Ce n’est pas seulement dans les portraits qu’il a faits de lui-même et des siens que Rembrandt nous a raconté son histoire. Jamais peintre n’eut un talent plus personnel et n’a mis davantage sa vie et son caractère dans son œuvre. Comme le remarque M. Michel, les sujets qu’il aimait à traiter étaient toujours en rapport avec ses sentimens intimes, avec sa situation, avec l’état de son cœur.

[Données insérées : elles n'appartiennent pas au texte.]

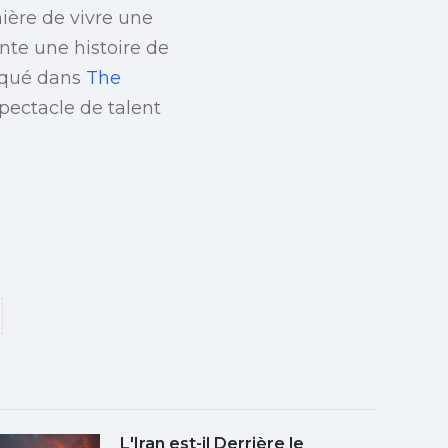
mière de vivre une
e une histoire de
diqué dans
The
spectacle de talent
L'Iran est-il Derrière le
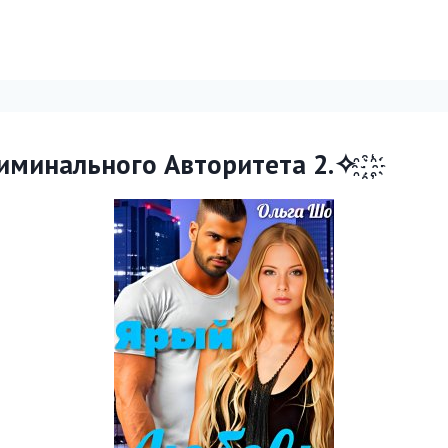
минального Авторитета 2.✧ ҈ ҉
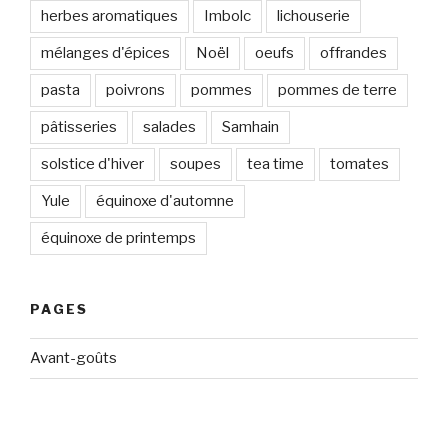
herbes aromatiques
Imbolc
lichouserie
mélanges d'épices
Noël
oeufs
offrandes
pasta
poivrons
pommes
pommes de terre
pâtisseries
salades
Samhain
solstice d'hiver
soupes
tea time
tomates
Yule
équinoxe d'automne
équinoxe de printemps
PAGES
Avant-goûts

Quand il a perdu sa mère et que la santé de Saskia décline, on le voit traiter de préférence des scènes de la vie de famille, et il s’applique à rendre en la glorifiant toute la douceur de ces joies domestiques dont il connaît mieux le prix depuis qu’il les sait précaires et fugitives. Dans ses années de détresse, lorsque ses créanciers implacables l’ont déclaré en faillite, il revient à la peinture religieuse. Il nous montre, dans le beau tableau qui fait aujourd’hui partie de la collection de M. le comte Orlof Davidof, la figure du Christ telle qu’il avait appris à la voir, aussi tendre qu’auguste. Représenté de face, à mi-corps, les bras à demi croisés, c’est le grand martyr, dont la sérénité divine console les douleurs humaines. Il ne peint pas toujours le Christ, mais il met de la religion dans tout ce qu’il peint, et, humblement prosternés devant Jupiter, les mains jointes, son Philémon et sa Baucis font penser aux Pèlerins d’Emmaüs, tant leur ferveur est grande, tant leur piété est profonde et touchante. Vers le même temps, il exécute cette magnifique étude de vieille femme que possède M. Kann, « l’une des peintures les plus fortes, les plus éclatantes qu’il ait jamais produites. » Assise de face dans un fauteuil, vêtue d’une robe jaune à corsage brun, coiffée d’une capeline grise et jaune clair qui met son visage à l’ombre, cette pauvre vieille, des ciseaux d’acier à la main, est occupée à se couper les ongles. Elle a beaucoup pâti, la souffrance a ravagé ses traits, elle est presque décrépite, et elle nous impose par une majesté secrète. Elle n’aime plus la vie et ne craint plus la mort ; mais elle a l’air de dire : « Quand on a perdu ses illusions, il faut garder ses habitudes et ne pas laisser de se faire les ongles. »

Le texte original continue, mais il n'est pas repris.